> [TASK TO CARRY OUT]:
Transcribe every entry word for word, leaving out all images.

[DATASET RECORDS]

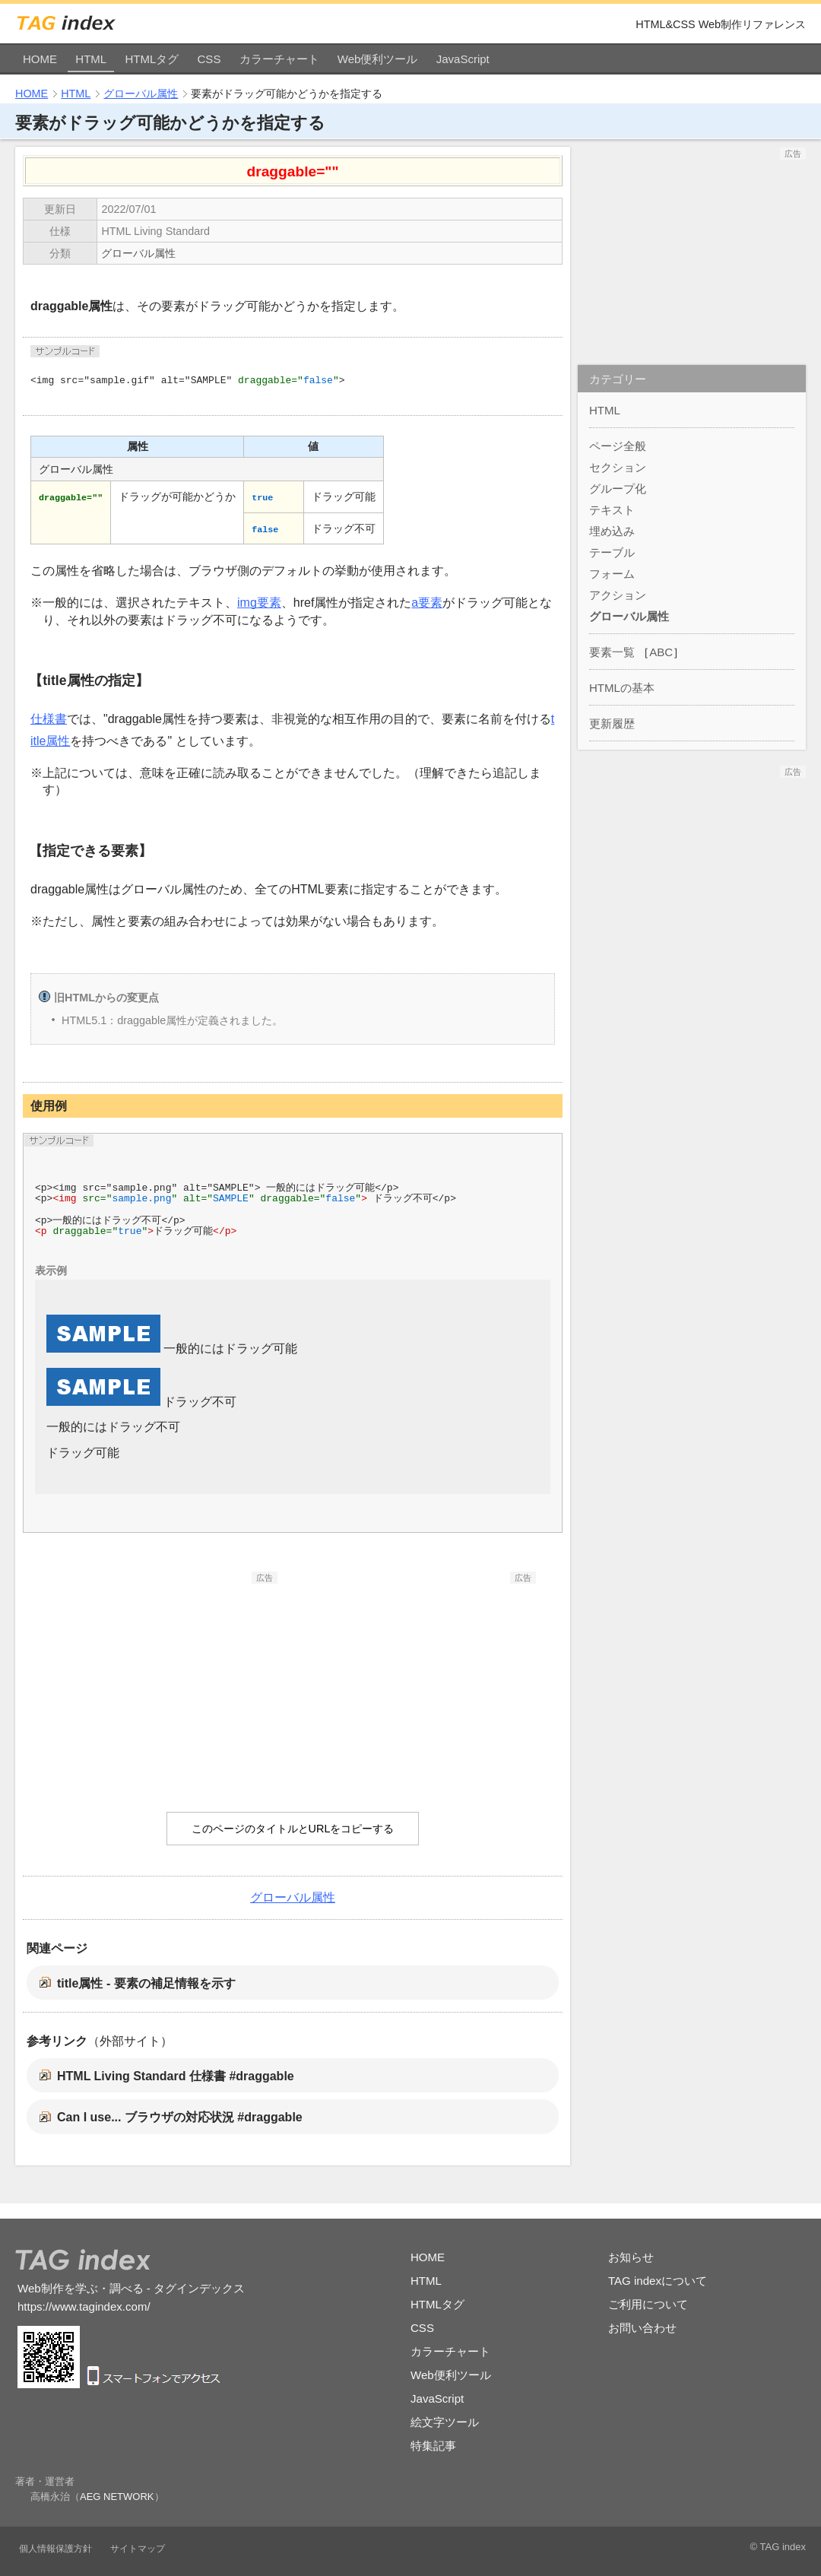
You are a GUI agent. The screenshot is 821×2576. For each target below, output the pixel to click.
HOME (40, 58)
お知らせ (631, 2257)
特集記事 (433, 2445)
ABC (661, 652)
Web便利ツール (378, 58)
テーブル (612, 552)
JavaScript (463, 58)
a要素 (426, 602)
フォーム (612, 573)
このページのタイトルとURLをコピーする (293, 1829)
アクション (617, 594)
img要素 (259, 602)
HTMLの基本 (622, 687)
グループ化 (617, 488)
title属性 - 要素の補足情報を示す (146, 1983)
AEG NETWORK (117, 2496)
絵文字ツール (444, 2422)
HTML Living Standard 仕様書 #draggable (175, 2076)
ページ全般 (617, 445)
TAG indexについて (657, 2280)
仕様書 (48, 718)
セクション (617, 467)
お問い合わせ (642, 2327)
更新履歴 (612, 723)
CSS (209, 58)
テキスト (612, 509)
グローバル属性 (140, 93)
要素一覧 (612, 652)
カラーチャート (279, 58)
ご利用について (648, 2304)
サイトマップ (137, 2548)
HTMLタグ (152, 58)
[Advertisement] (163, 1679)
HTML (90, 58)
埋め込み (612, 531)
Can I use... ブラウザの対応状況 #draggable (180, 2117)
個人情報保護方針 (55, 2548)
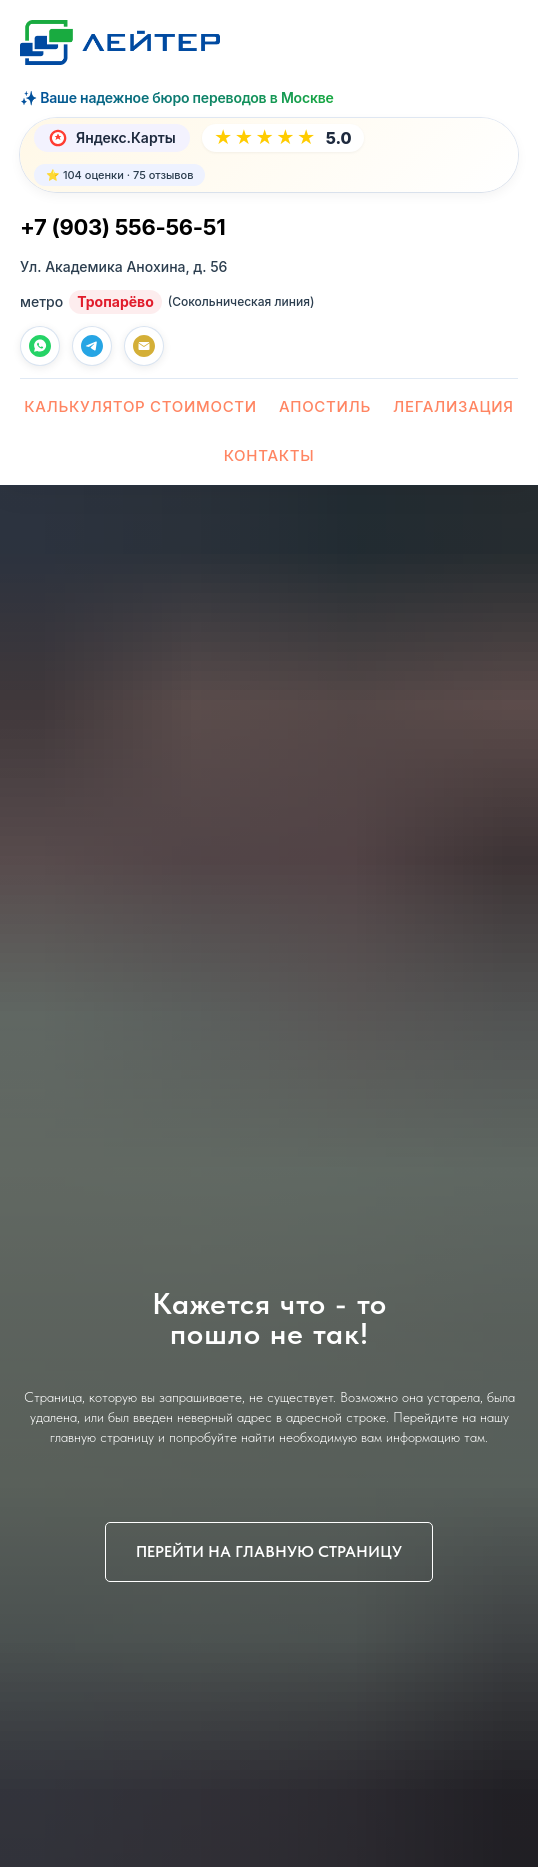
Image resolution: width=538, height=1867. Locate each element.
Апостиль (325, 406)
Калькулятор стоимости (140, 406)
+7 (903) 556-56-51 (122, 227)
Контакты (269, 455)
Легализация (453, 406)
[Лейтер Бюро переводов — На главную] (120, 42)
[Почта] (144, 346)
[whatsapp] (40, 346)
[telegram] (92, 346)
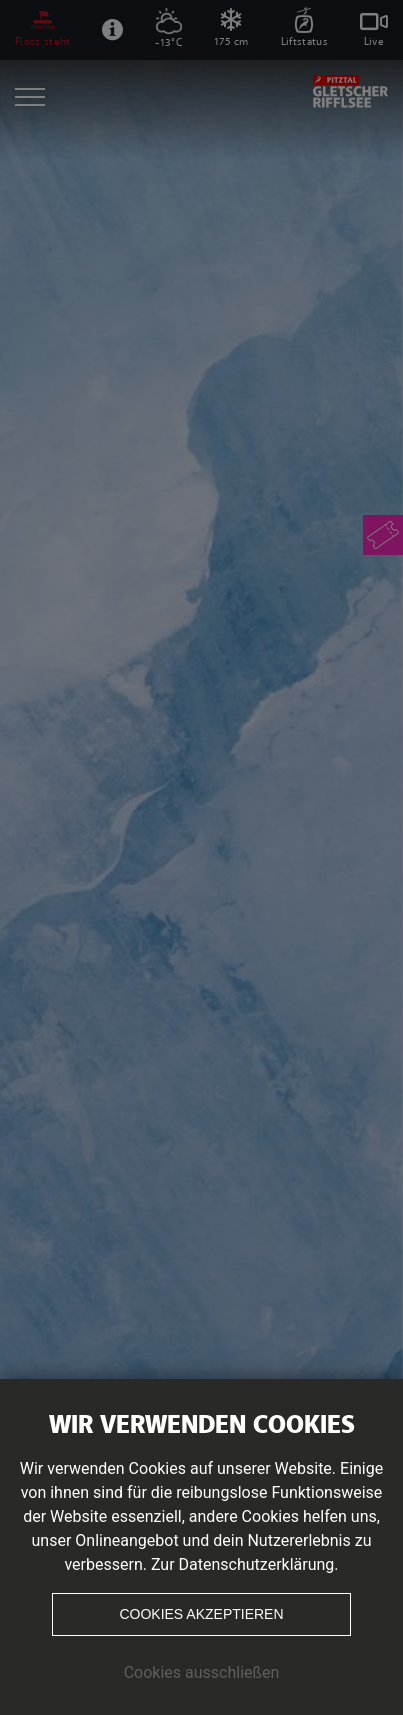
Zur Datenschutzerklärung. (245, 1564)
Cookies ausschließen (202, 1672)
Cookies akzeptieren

[/DATASET RECORDS]

> [REPLY TO THE TASK]:
You are a GUI agent. The screenshot is 821×2576. For each target below, output the pixel to click.
HOME (40, 58)
お知らせ (631, 2257)
特集記事 (433, 2445)
ABC (661, 652)
Web便利ツール (378, 58)
テーブル (612, 552)
JavaScript (463, 58)
a要素 (426, 602)
フォーム (612, 573)
このページのタイトルとURLをコピーする (293, 1829)
アクション (617, 594)
img要素 (259, 602)
HTMLの基本 (622, 687)
グループ化 (617, 488)
title属性 - 要素の補足情報を示す (146, 1983)
AEG NETWORK (117, 2496)
絵文字ツール (444, 2422)
HTML Living Standard 仕様書 #draggable (175, 2076)
ページ全般 (617, 445)
TAG indexについて (657, 2280)
仕様書 (48, 718)
セクション (617, 467)
お問い合わせ (642, 2327)
更新履歴 (612, 723)
CSS (209, 58)
テキスト (612, 509)
グローバル属性 (140, 93)
要素一覧 (612, 652)
カラーチャート (279, 58)
ご利用について (648, 2304)
サイトマップ (137, 2548)
HTMLタグ (152, 58)
[Advertisement] (163, 1679)
HTML (90, 58)
埋め込み (612, 531)
Can I use... ブラウザの対応状況 #draggable (180, 2117)
個人情報保護方針 (55, 2548)
Image resolution: width=538, height=1867. Locate each element.
Апостиль (325, 406)
Калькулятор стоимости (140, 406)
+7 (903) 556-56-51 (122, 227)
Контакты (269, 455)
Легализация (453, 406)
[Лейтер Бюро переводов — На главную] (120, 42)
[Почта] (144, 346)
[whatsapp] (40, 346)
[telegram] (92, 346)
Zur Datenschutzerklärung. (245, 1564)
Cookies ausschließen (202, 1672)
Cookies akzeptieren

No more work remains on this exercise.